A scheduled denial of service attack against Microsoft's main software update Web site did not materialize Saturday, as computers
infected with the W32.Blaster worm failed to find their target.
Blaster first appeared on Monday and quickly spread to computers worldwide by exploiting a known security vulnerability in
Microsoft's Windows operating system.
By Friday, the worm, which targets a Windows component for handling RPC (Remote Procedure Call) protocol traffic called the
Distributed Component Object Model (DCOM) interface, spread to more than 423,000 systems, according to Oliver Friedrichs of
Symantec.
In addition to infecting vulnerable Windows machines, Blaster worm was programmed to launch a denial of service (DOS) attack
against windowsupdate.com, an Internet domain owned by Microsoft and used to distribute software updates to Windows customers
beginning on Saturday.
However, an error in Blaster's design combined with last minute actions by Microsoft to change the registration of windowsupdate.com
cut short that attack.
Blaster's author provided the incorrect domain address for windowsupdate. The address specified in the worm's code, windowsupdate.com,
simply forwards users to the actual Windows update site, windowsupdate.microsoft.com, according to Mikko Hyppönen, head of
antivirus research at F-Secure Corp. in Helsinki.
On Thursday, Microsoft delisted the windowsupdate.com domain name, calling it a "nonessential address."
That solution also removed the threat of collateral damage from the attack, because requests for windowsupdate.com would never
leave infected machines, slowing down the Internet, according to Sean Sundwall, a Microsoft spokesman.
On Saturday, Microsoft didn't detect any irregular network activity associated with the Blaster worm, Sundwall said.
The SANS Institute's Internet Storm Center reported Saturday that the DOS attack anticipated from Blaster had been avoided.
The number of Blaster infections is also down more than 80 percent since the worm's peak on Monday, indicating that vulnerable
computers are being cleaned and patched by their owners, Friedrichs said.

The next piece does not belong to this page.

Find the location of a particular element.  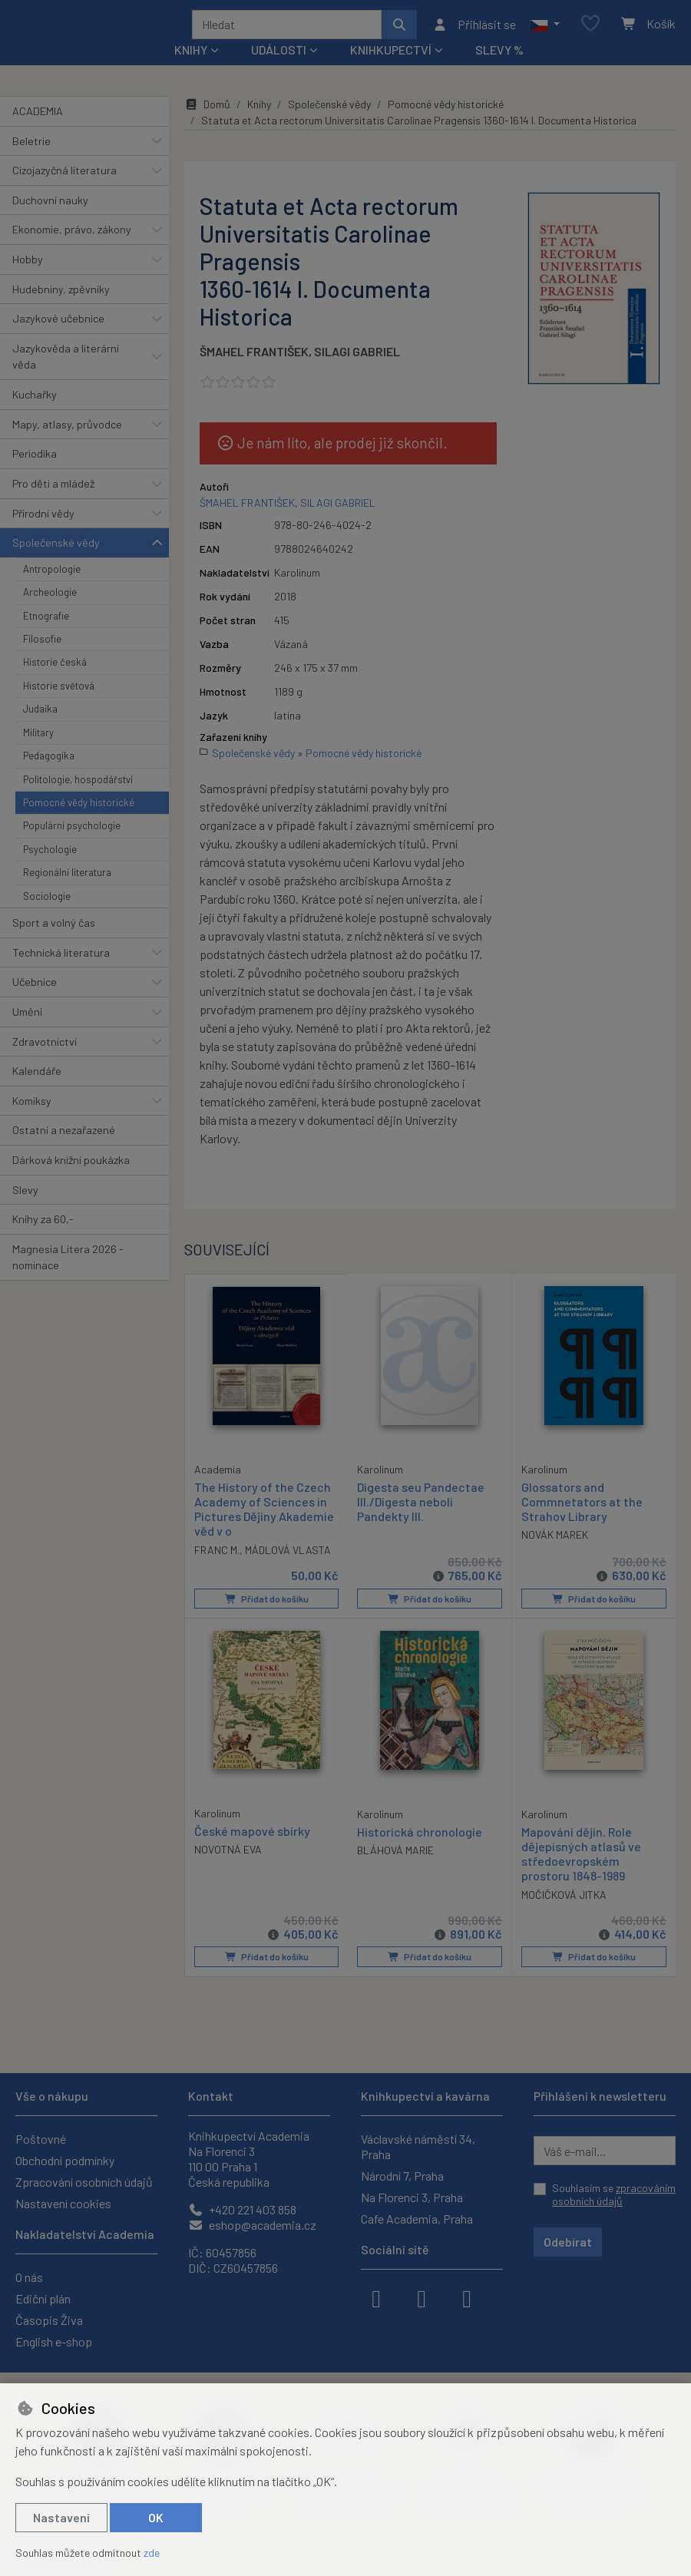 Nastavení cookies is located at coordinates (63, 2203).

Symantec expects that trend to continue, he said.
In time, Blaster will join predecessors like the Code Red and Nimda worms, inhabiting a small population of infected machines
that pose a risk to new, unpatched systems, but not spreading much beyond that, he said.
For Microsoft, the Blaster worm outbreak stoked internal efforts to shore up vulnerable services.
Even though Blaster missed its target, future worms might be smarter, faster and more destructive, Friedrichs said.
Microsoft is using the occasion to take "a number of steps" to protect valuable customer services such as the windowsupdate.microsoft.com
Web site from attack, Sundwall said.
He declined to provide details of what changes the company is making.
Microsoft is also using the Blaster outbreak as an impetus to improve communication with consumers about the need to patch
regularly, Sundwall said.
"We learn from every worm out there. What we learned from [Blaster] is that there aren't enough consumers who installed the
patch and use [Windows] autoupdate," he said.
Microsoft customers should expect a concerted effort by the Redmond, Wash., company to reach out in coming weeks and raise
awareness of the need to patch vulnerable systems, he said.